Felicita si volse e fece per uscire, ma poi quando fu sulla porta girò il capo e disse: - A che ora?
- Alle 10. Passerò io dalla pensione.
- D’accordo. – e uscì raggiante.
Fu un giorno speciale per lei, tutta tesa a immaginare l’indomani. Per la prima volta si sentì leggera, avvertì che le membra si scioglievano, perdevano quella composta rigidità da soldato prussiano. Il mondo finalmente si apriva, il cielo così cupo lasciava intravvedere i raggi del sole.
Dimenticò tutto, il suo passato, la vita monotona e inutile,
iniziò anche a fantasticare, a immaginare  le mani di lui sulle sue, avvertendo un leggero brivido che, anziché turbarla, la fece sorridere.

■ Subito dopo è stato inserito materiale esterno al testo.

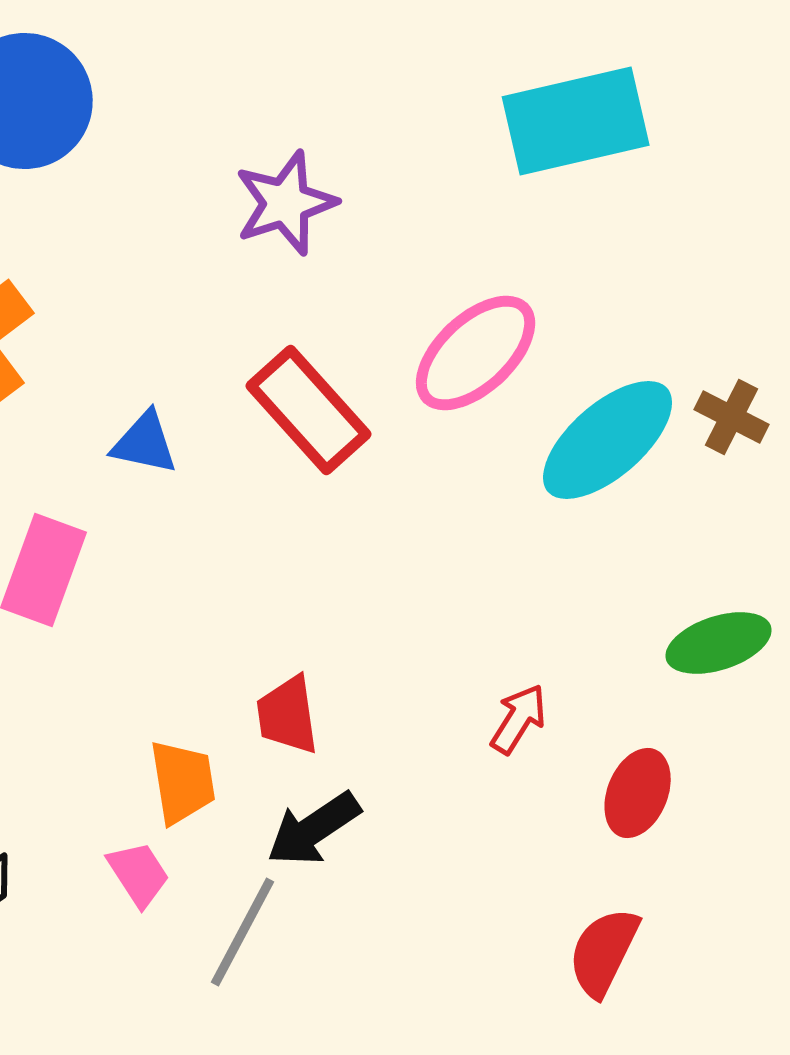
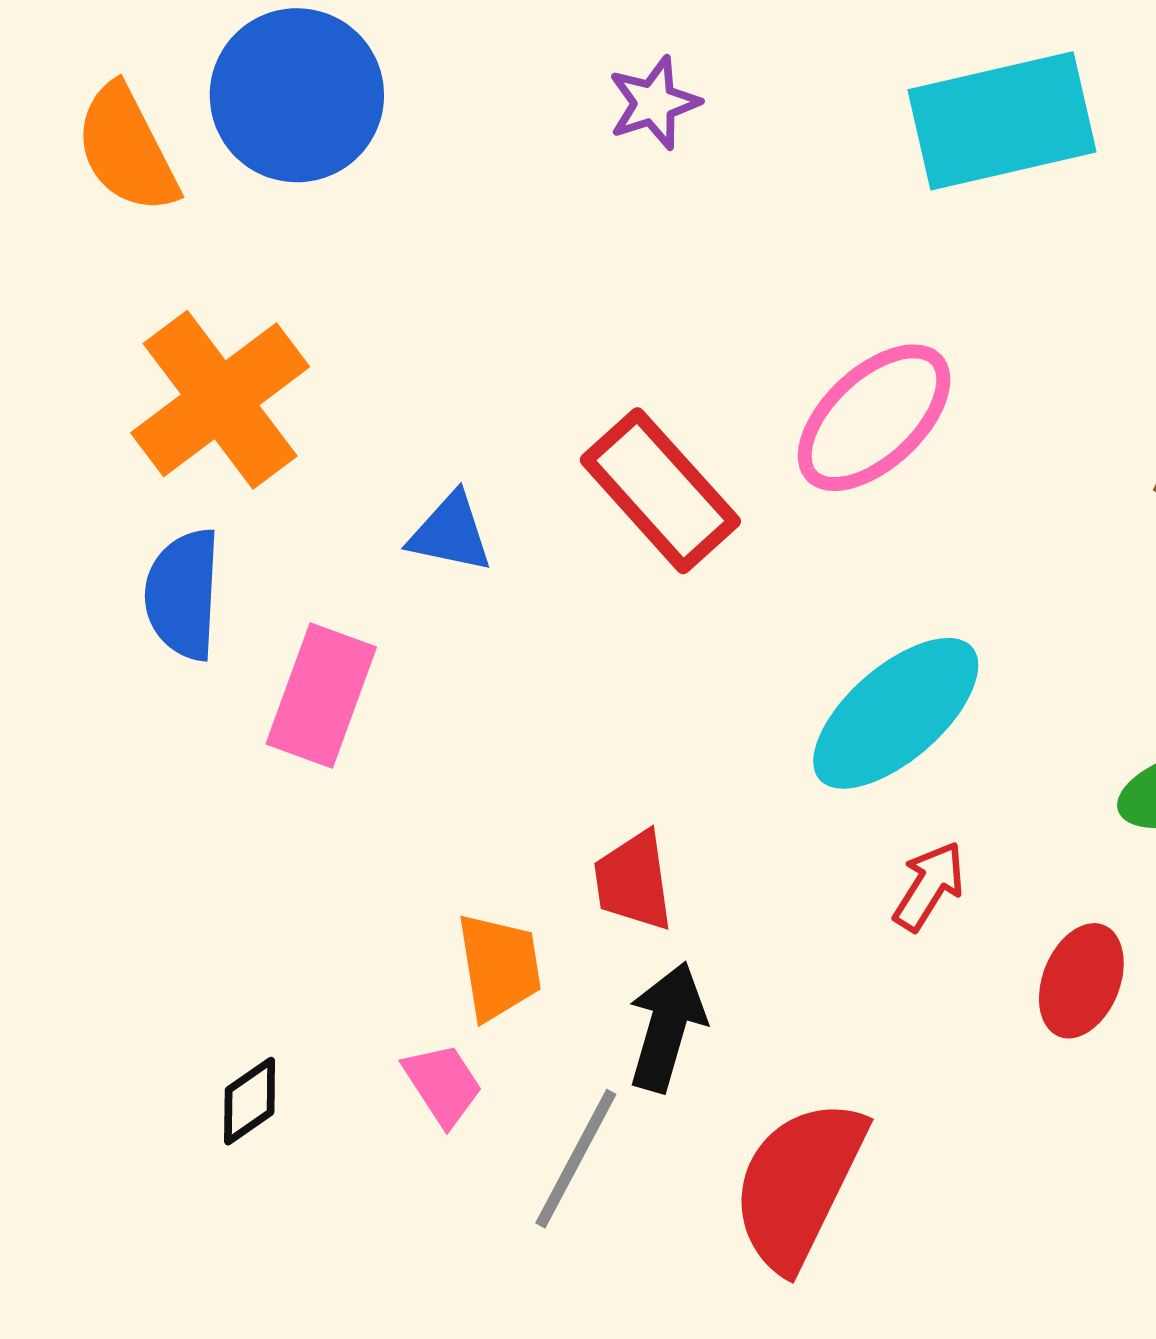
purple star: (286, 203) -> (654, 103), moved, size x0.7
cyan ellipse: (608, 440) -> (896, 713), moved
black arrow: (314, 829) -> (667, 1027), turned 140
red semicircle: (604, 952) -> (799, 1184), moved, size x1.5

Forse non tutto era perduto, si disse, forse anche lei avrebbe potuto conoscere che cos’era l’amore.
I sogni hanno però vita breve e quando già era raggiante si ricordò del motivo per cui si trovava lì e riemerse, prima sommessamente, poi in modo prepotente, il pensiero della malattia, di quella morte che sembrava vicina.
Arrivò a sera angosciata e dopo la cena si coricò subito, cercando di non pensare, sperando di dormire.

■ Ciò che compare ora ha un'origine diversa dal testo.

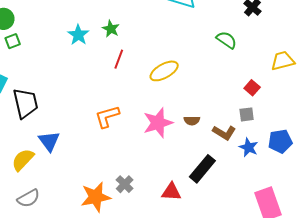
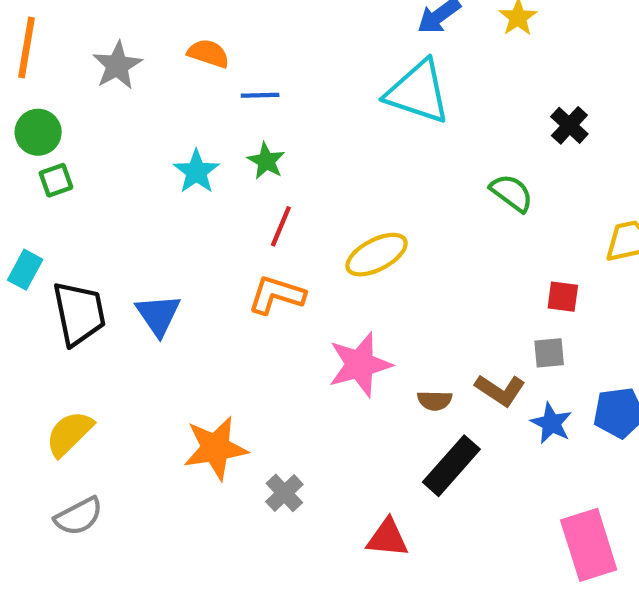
red square: (252, 88) -> (563, 297), turned -35
orange L-shape: (107, 117) -> (277, 295), moved, turned 32
brown semicircle: (192, 121) -> (435, 401), moved
blue triangle: (49, 141) -> (158, 315), moved
red triangle: (171, 192) -> (387, 538), moved
orange star: (96, 197) -> (215, 448), moved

E fra tanti patemi d’animo, improvvisi ripensamenti, speranze che nascevano e subito finivano, il sonno al fine la colse.
- Felicita, Felicita!
- Chi è che mi chiama? Non vedo nulla, è tutto buio, anzi no là in fondo c’è un chiarore.
- Felicita, Felicita, vieni da me!
- Dove sei e chi sei?
Felicita procedeva lungo una specie di galleria e passo dopo passo il chiarore si avvicinava e faceva scorgere l’immagine per ora indistinta di una persona.
- Felicita, vieni con me, dove più non si soffre.
I contorni della figura prendevano corpo ed era evidente che si trattava di un uomo.
- Se lì non si soffre più, vuol dire che sono già morta.
- Che cos’è la morte, se non la continuazione di se stessi nell’eternità.
- Ma chi sei?
- Non mi riconosci?
- No, non ti vedo ancora bene.
- Sono il tuo angelo custode.
Felicita osservò meglio e vide le ali che sovrastavano le spalle, poi corse al viso, in tutto e per tutto uguale a quello del farmacista.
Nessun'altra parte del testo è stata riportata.